Poi ci sono Beth, malatissima moglie di Tyler, Liz, matura mangiauomini, il suo boy-toy Andrew, che Barrett si divora con gli occhi, e qualche altro personaggio di contorno. Aleggia la presenza anche della madre di Barrett e Tyler, morta in un modo imperdonabile, ossia folgorata da un fulmine su un campo di golf.

Non è che succeda molto, onde il poco che succede evito di raccontarlo.

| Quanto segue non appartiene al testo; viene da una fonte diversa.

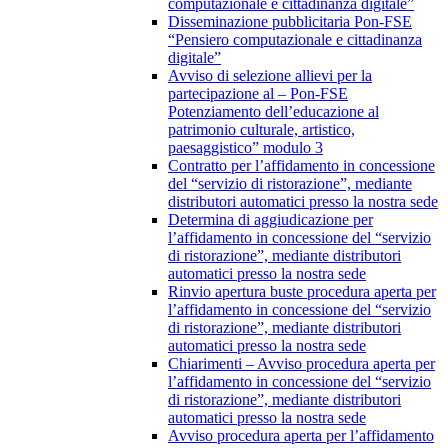
computazionale e cittadinanza digitale”
Disseminazione pubblicitaria Pon-FSE
“Pensiero computazionale e cittadinanza
digitale”
Avviso di selezione allievi per la
partecipazione al – Pon-FSE
Potenziamento dell’educazione al
patrimonio culturale, artistico,
paesaggistico” modulo 3
Contratto per l’affidamento in concessione
del “servizio di ristorazione”, mediante
distributori automatici presso la nostra sede
Determina di aggiudicazione per
l’affidamento in concessione del “servizio
di ristorazione”, mediante distributori
automatici presso la nostra sede
Rinvio apertura buste procedura aperta per
l’affidamento in concessione del “servizio
di ristorazione”, mediante distributori
automatici presso la nostra sede
Chiarimenti – Avviso procedura aperta per
l’affidamento in concessione del “servizio
di ristorazione”, mediante distributori
automatici presso la nostra sede
Avviso procedura aperta per l’affidamento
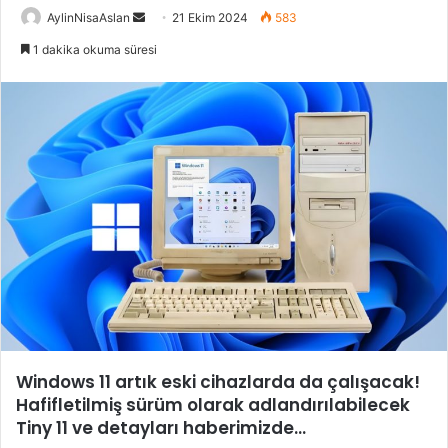
Bir
AylinNisaAslan
21 Ekim 2024
583
e-
1 dakika okuma süresi
posta
göndermek
Windows 11 artık eski cihazlarda da çalışacak!
Hafifletilmiş sürüm olarak adlandırılabilecek
Tiny 11 ve detayları haberimizde…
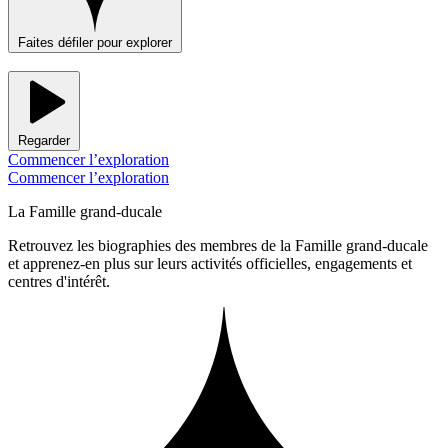
Faites défiler pour explorer
Regarder
Commencer l’exploration
Commencer l’exploration
La Famille grand-ducale
Retrouvez les biographies des membres de la Famille grand-ducale
et apprenez-en plus sur leurs activités officielles, engagements et
centres d'intérêt.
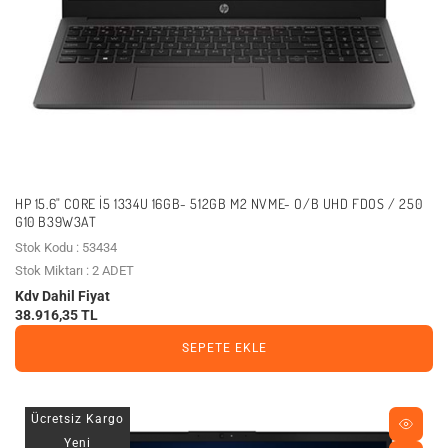
HP 15.6" CORE I5 1334U 16GB- 512GB M2 NVME- O/B UHD FDOS / 250
G10 B39W3AT
Stok Kodu : 53434
Stok Miktarı : 2 ADET
Kdv Dahil Fiyat
38.916,35 TL
SEPETE EKLE
Ücretsiz Kargo
Yeni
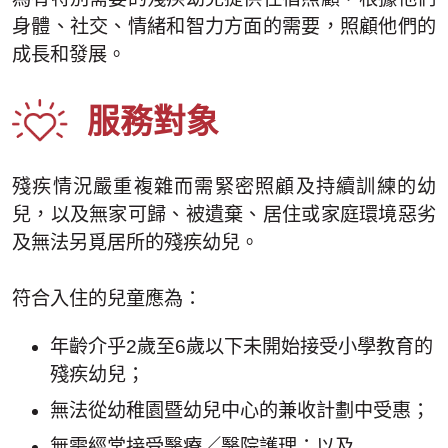
身體、社交、情緒和智力方面的需要，照顧他們的
成長和發展。
服務對象
殘疾情況嚴重複雜而需緊密照顧及持續訓練的幼
兒，以及無家可歸、被遺棄、居住或家庭環境惡劣
及無法另覓居所的殘疾幼兒。
符合入住的兒童應為：
年齡介乎2歲至6歲以下未開始接受小學教育的
殘疾幼兒；
無法從幼稚園暨幼兒中心的兼收計劃中受惠；
無需經常接受醫療／醫院護理；以及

Dico solo che è un romanzo dominato da una malinconica nota di fondo; un romanzo anche nuovayorkese, seppur per questo aspetto non fastidioso come invece accade in taluni libri di Paul Auster.

Tutti i protagonisti sono ben lontani da quelle “profondità del tran tran domestico, dal modesto e affidabile brivido del familiare, che come quasi tutti tranne Liz sanno, è stata la via maestra per la felicità sin dall’inizio dei tempi”.

Ed è significativo che Cunningham faccia dire proprio a Andrew quella che forse è la cosa principale che il romanzo vuole esprimere:

Penso che la gente si preoccupi troppo. Penso che dovremmo correre rischi e commettere errori. Tipo: dovremmo sposarci. Dovremmo avere figli. Anche se, sai, le nostre ragioni potrebbero non essere così nobili e pure. Penso che si potrebbe essere nobili e puri per tutta la vita e finire, bè, praticamente soli”.

È ben difficile immaginare un futuro di felicità per tutti vari protagonisti del romanzo, tranne forse solo Barrett che, regolarmente piantato dai suoi fidanzati, può darsi che abbia alla fine trovato la persona giusta.

Questo è l’ultimo romanzo di Cunningham: non raggiunge i fasti del raffinato ed elegante “Le ore” nè tantomeno quelli del travolgente e geniale “Carne e sangue”: però stravale ugualmente la pena di leggerlo.